[EXERCISE INPUTS]:
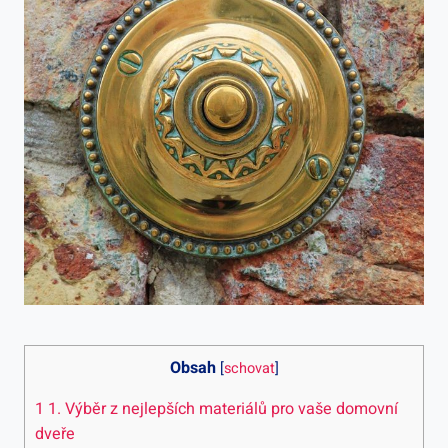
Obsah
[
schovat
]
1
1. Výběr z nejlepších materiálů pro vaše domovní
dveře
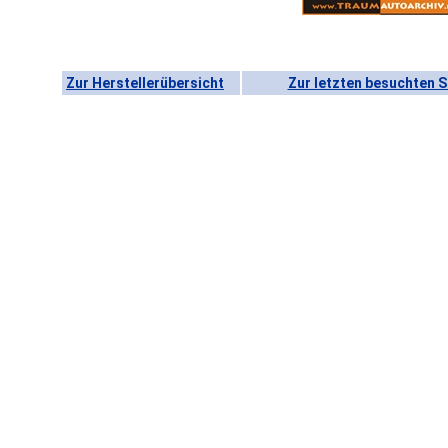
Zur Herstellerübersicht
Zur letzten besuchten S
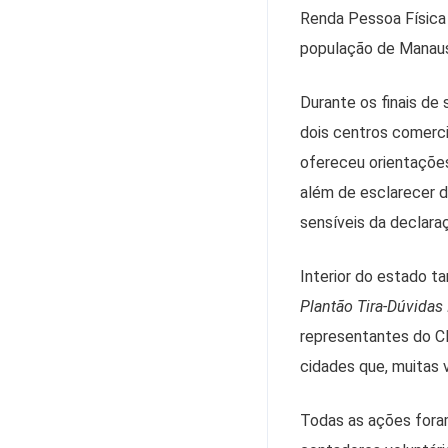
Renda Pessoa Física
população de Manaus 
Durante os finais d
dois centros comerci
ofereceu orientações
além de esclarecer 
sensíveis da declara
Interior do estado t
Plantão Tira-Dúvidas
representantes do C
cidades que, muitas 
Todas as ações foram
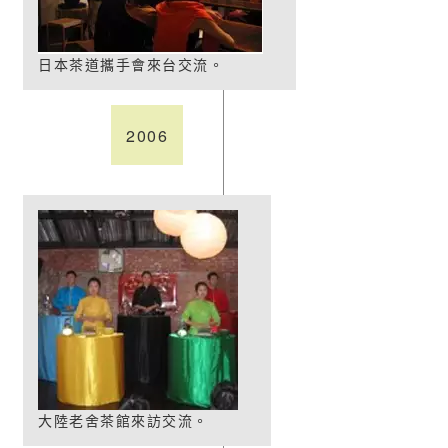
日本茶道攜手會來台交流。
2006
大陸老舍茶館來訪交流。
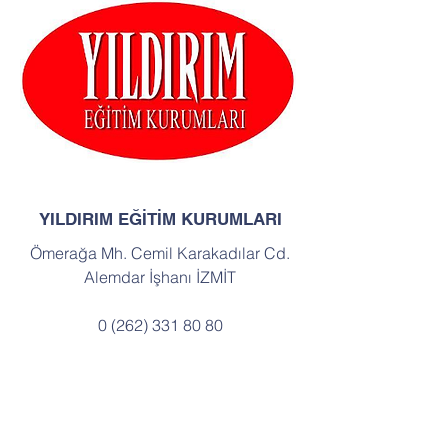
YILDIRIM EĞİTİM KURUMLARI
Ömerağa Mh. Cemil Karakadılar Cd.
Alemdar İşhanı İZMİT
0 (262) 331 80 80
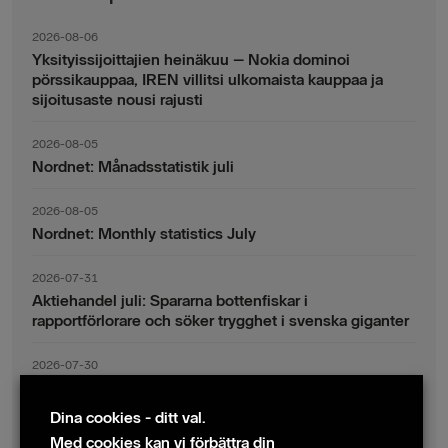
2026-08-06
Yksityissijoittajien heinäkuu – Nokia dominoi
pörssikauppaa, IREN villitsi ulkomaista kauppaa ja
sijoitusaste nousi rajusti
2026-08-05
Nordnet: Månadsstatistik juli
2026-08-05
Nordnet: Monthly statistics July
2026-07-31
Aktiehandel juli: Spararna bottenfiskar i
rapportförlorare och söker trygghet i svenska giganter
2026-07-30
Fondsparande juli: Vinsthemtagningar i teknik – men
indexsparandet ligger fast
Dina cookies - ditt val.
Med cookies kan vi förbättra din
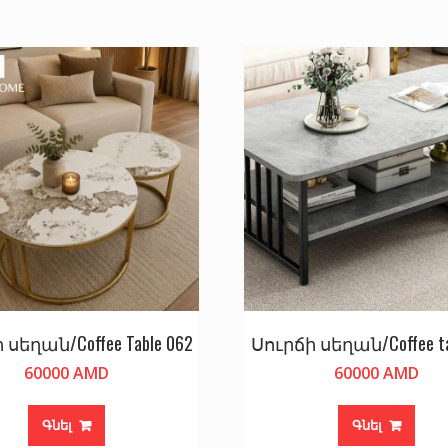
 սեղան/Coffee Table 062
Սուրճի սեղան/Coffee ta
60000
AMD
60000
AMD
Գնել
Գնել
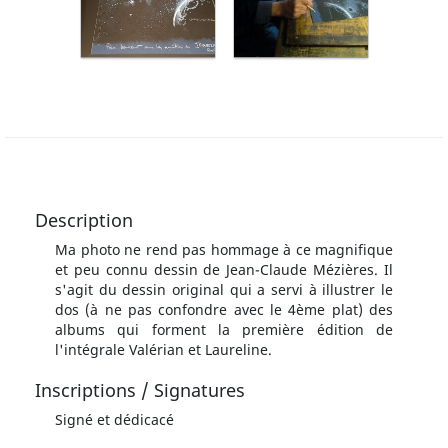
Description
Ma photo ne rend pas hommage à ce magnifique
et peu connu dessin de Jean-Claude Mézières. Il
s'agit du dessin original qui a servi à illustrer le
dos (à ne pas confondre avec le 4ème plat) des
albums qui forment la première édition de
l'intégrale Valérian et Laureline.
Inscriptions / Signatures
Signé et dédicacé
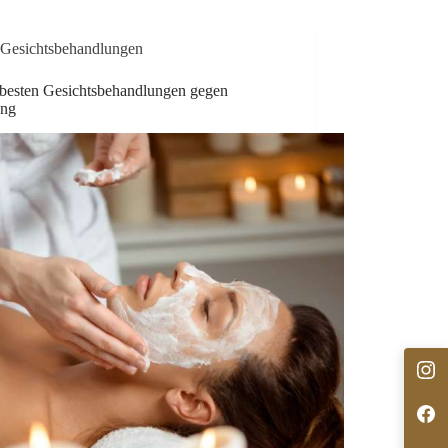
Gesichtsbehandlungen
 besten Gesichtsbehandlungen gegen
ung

[THE TASK]:
If a record holds a picture, leave the picture out and copy the rest exactly.

[EXERCISE OUTPUT]:
Obsah
[
schovat
]
1
1. Výběr z nejlepších materiálů pro vaše domovní
dveře
Zur Herstellerübersicht
Zur letzten besuchten S
Renda Pessoa Física
população de Manaus 
Durante os finais d
dois centros comerci
ofereceu orientações
além de esclarecer 
sensíveis da declara
Interior do estado t
Plantão Tira-Dúvidas
representantes do C
cidades que, muitas 
Todas as ações foram
日本茶道攜手會來台交流。
2006
大陸老舍茶館來訪交流。
YILDIRIM EĞİTİM KURUMLARI
Ömerağa Mh. Cemil Karakadılar Cd.
Alemdar İşhanı İZMİT
0 (262) 331 80 80
2026-08-06
Yksityissijoittajien heinäkuu – Nokia dominoi
pörssikauppaa, IREN villitsi ulkomaista kauppaa ja
sijoitusaste nousi rajusti
2026-08-05
Nordnet: Månadsstatistik juli
2026-08-05
Nordnet: Monthly statistics July
2026-07-31
Aktiehandel juli: Spararna bottenfiskar i
rapportförlorare och söker trygghet i svenska giganter
2026-07-30
Fondsparande juli: Vinsthemtagningar i teknik – men
indexsparandet ligger fast
Dina cookies - ditt val.
Med cookies kan vi förbättra din
 սեղան/Coffee Table 062
Սուրճի սեղան/Coffee ta
60000
AMD
60000
AMD
Գնել
Գնել
Description
Ma photo ne rend pas hommage à ce magnifique
et peu connu dessin de Jean-Claude Mézières. Il
s'agit du dessin original qui a servi à illustrer le
dos (à ne pas confondre avec le 4ème plat) des
albums qui forment la première édition de
l'intégrale Valérian et Laureline.
Inscriptions / Signatures
Signé et dédicacé
Gesichtsbehandlungen
 besten Gesichtsbehandlungen gegen
ung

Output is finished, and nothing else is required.